* **TASK STATEMENT**
Pick every line from the data below that contains the string "pour" and copy it.
┌──
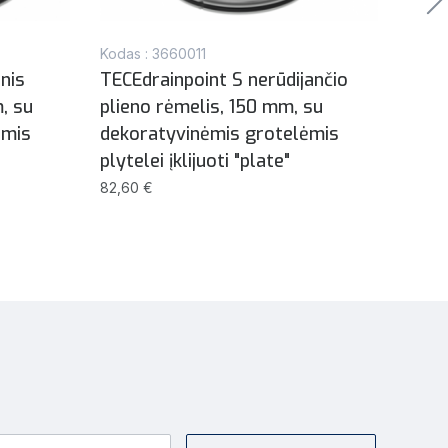
Kodas : 3660011
Kodas
inis
TECEdrainpoint S nerūdijančio
TECE
, su
plieno rėmelis, 150 mm, su
grot
ėmis
dekoratyvinėmis grotelėmis
deko
plytelei įklijuoti "plate"
40,76
82,60 €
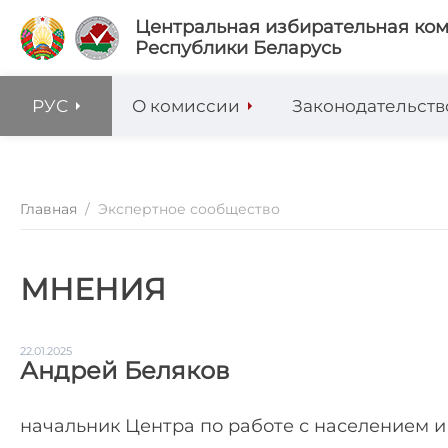
Центральная избирательная ко
Республики Беларусь
РУС
О комиссии
Законодательств
Главная
/
Экспертное сообщество
МНЕНИЯ
22.01.2025
Андрей Беляков
начальник Центра по работе с населением 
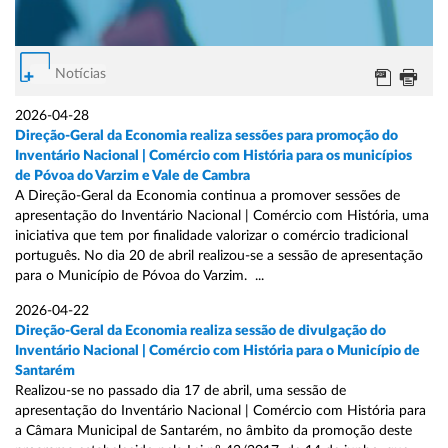
Notícias
2026-04-28
Direção-Geral da Economia realiza sessões para promoção do
Inventário Nacional | Comércio com História para os municípios
de Póvoa do Varzim e Vale de Cambra
A Direção-Geral da Economia continua a promover sessões de
apresentação do Inventário Nacional | Comércio com História, uma
iniciativa que tem por finalidade valorizar o comércio tradicional
português. No dia 20 de abril realizou-se a sessão de apresentação
para o Município de Póvoa do Varzim. ...
2026-04-22
Direção-Geral da Economia realiza sessão de divulgação do
Inventário Nacional | Comércio com História para o Município de
Santarém
Realizou-se no passado dia 17 de abril, uma sessão de
apresentação do Inventário Nacional | Comércio com História para
a Câmara Municipal de Santarém, no âmbito da promoção deste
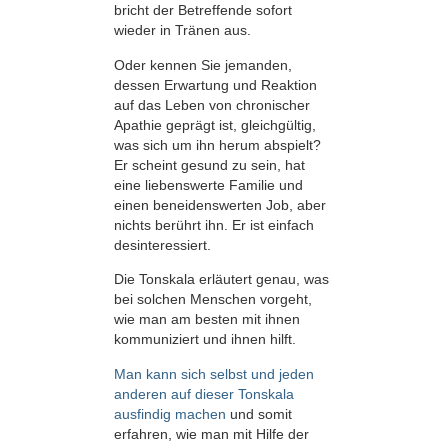
bricht der Betreffende sofort
wieder in Tränen aus.
Oder kennen Sie jemanden,
dessen Erwartung und Reaktion
auf das Leben von chronischer
Apathie geprägt ist, gleichgültig,
was sich um ihn herum abspielt?
Er scheint gesund zu sein, hat
eine liebenswerte Familie und
einen beneidenswerten Job, aber
nichts berührt ihn. Er ist einfach
desinteressiert.
Die Tonskala erläutert genau, was
bei solchen Menschen vorgeht,
wie man am besten mit ihnen
kommuniziert und ihnen hilft.
Man kann sich selbst und jeden
anderen auf dieser Tonskala
ausfindig machen
und somit
erfahren, wie man mit Hilfe der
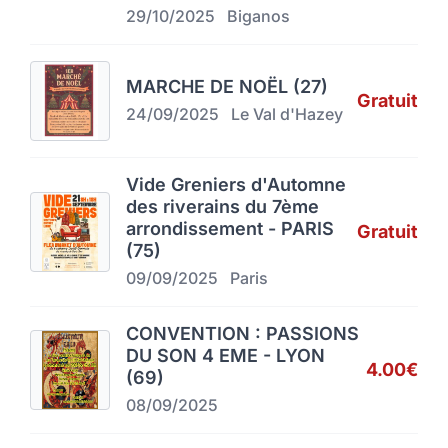
29/10/2025
Biganos
MARCHE DE NOËL (27)
Gratuit
24/09/2025
Le Val d'Hazey
Vide Greniers d'Automne
des riverains du 7ème
arrondissement - PARIS
Gratuit
(75)
09/09/2025
Paris
CONVENTION : PASSIONS
DU SON 4 EME - LYON
4.00€
(69)
08/09/2025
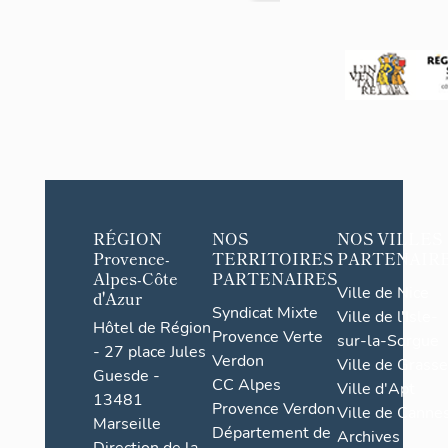
Castellane
RÉGION
NOS
NOS VILLES
Provence-
TERRITOIRES
PARTENAIR
Alpes-Côte
PARTENAIRES
Ville de Nice
d'Azur
Syndicat Mixte
Ville de l'Isle-
Hôtel de Région
Provence Verte
sur-la-Sorgue
- 27 place Jules
Verdon
Ville de Grasse
Guesde -
CC Alpes
Ville d'Apt
13481
Provence Verdon
Ville de Cannes
Marseille
Département de
Archives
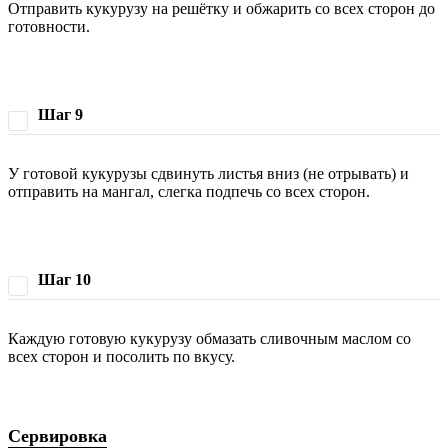
Отправить кукурузу на решётку и обжарить со всех сторон до
готовности.
Шаг 9
У готовой кукурузы сдвинуть листья вниз (не отрывать) и
отправить на мангал, слегка подпечь со всех сторон.
Шаг 10
Каждую готовую кукурузу обмазать сливочным маслом со
всех сторон и посолить по вкусу.
Сервировка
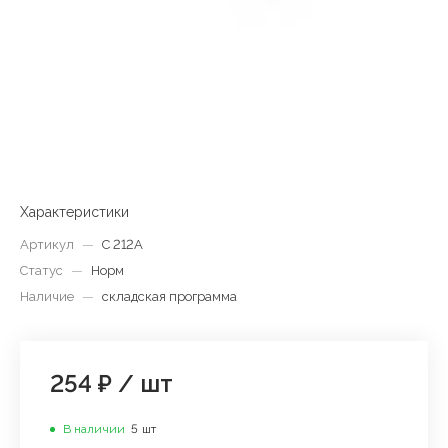
Характеристики
Артикул
—
C 212А
Статус
—
Норм
Наличие
—
складская программа
254 ₽
/
шт
В наличии
5
шт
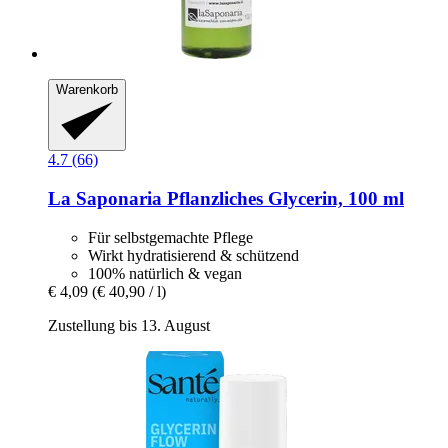
Warenkorb
4.7 (66)
La Saponaria
Pflanzliches Glycerin, 100 ml
Für selbstgemachte Pflege
Wirkt hydratisierend & schützend
100% natürlich & vegan
€ 4,09
(€ 40,90 / l)
Zustellung bis 13. August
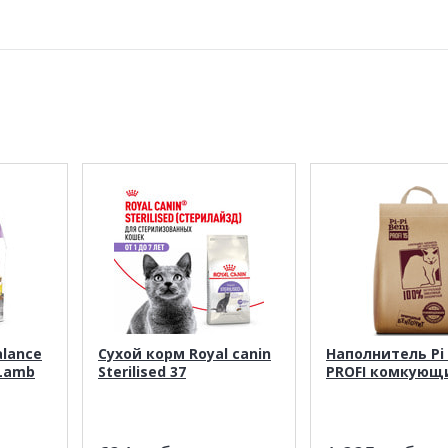
alance
Сухой корм Royal canin
Наполнитель Pi 
 Lamb
Sterilised 37
PROFI комкующ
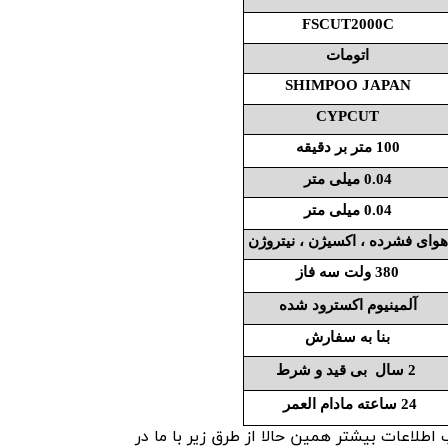
FSCUT2000C
اتومات
SHIMPOO JAPAN
CYPCUT
100 متر بر دقیقه
0.04 میلی متر
0.04 میلی متر
هوای فشرده ، اکسیژن ، نیتروژن
380 ولت سه فاز
آلمینیوم اکسترود شده
بنا به سفارش
2 سال بی قید و شرط
24 ساعته مادام العمر
اعات بیشتر همین حالا از طرق زیر با ما در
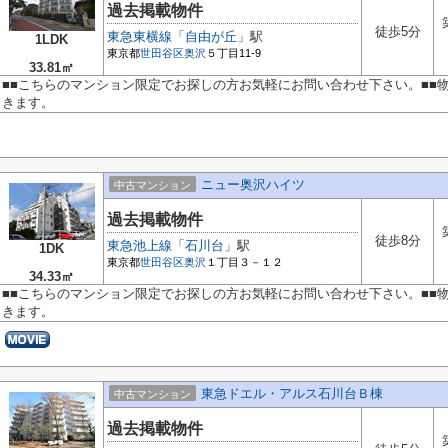
過去掲載物件
徒歩5分
東急東横線
「
自由が丘
」駅
1LDK
東京都
世田谷区
奥沢
５丁目11-9
33.81㎡
■■こちらのマンション限定でお探しの方お気軽にお問い合わせ下さい。■■
きます。
ニュー奥沢ハイツ
中古マンション
過去掲載物件
徒歩8分
東急池上線
「
石川台
」駅
1DK
東京都
世田谷区
奥沢
１丁目３－１２
34.33㎡
■■こちらのマンション限定でお探しの方お気軽にお問い合わせ下さい。■■
きます。
東急ドエル・アルス石川台Ｂ棟
中古マンション
過去掲載物件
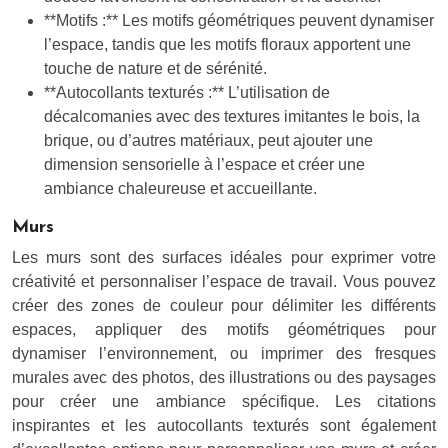
**Motifs :** Les motifs géométriques peuvent dynamiser
l’espace, tandis que les motifs floraux apportent une
touche de nature et de sérénité.
**Autocollants texturés :** L’utilisation de
décalcomanies avec des textures imitantes le bois, la
brique, ou d’autres matériaux, peut ajouter une
dimension sensorielle à l’espace et créer une
ambiance chaleureuse et accueillante.
Murs
Les murs sont des surfaces idéales pour exprimer votre
créativité et personnaliser l’espace de travail. Vous pouvez
créer des zones de couleur pour délimiter les différents
espaces, appliquer des motifs géométriques pour
dynamiser l’environnement, ou imprimer des fresques
murales avec des photos, des illustrations ou des paysages
pour créer une ambiance spécifique. Les citations
inspirantes et les autocollants texturés sont également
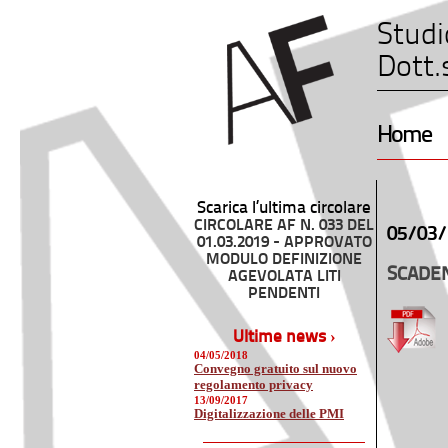
Studi
Dott.
Home
Scarica l’ultima circolare
CIRCOLARE AF N. 033 DEL
05/03/
01.03.2019 - APPROVATO
MODULO DEFINIZIONE
SCADEN
AGEVOLATA LITI
PENDENTI
Ultime news ›
04/05/2018
Convegno gratuito sul nuovo
regolamento privacy
13/09/2017
Digitalizzazione delle PMI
└──
* **ANSWER TO THE EXERCISE**
Les murs sont des surfaces idéales pour exprimer votre
créer des zones de couleur pour délimiter les différents
espaces, appliquer des motifs géométriques pour
pour créer une ambiance spécifique. Les citations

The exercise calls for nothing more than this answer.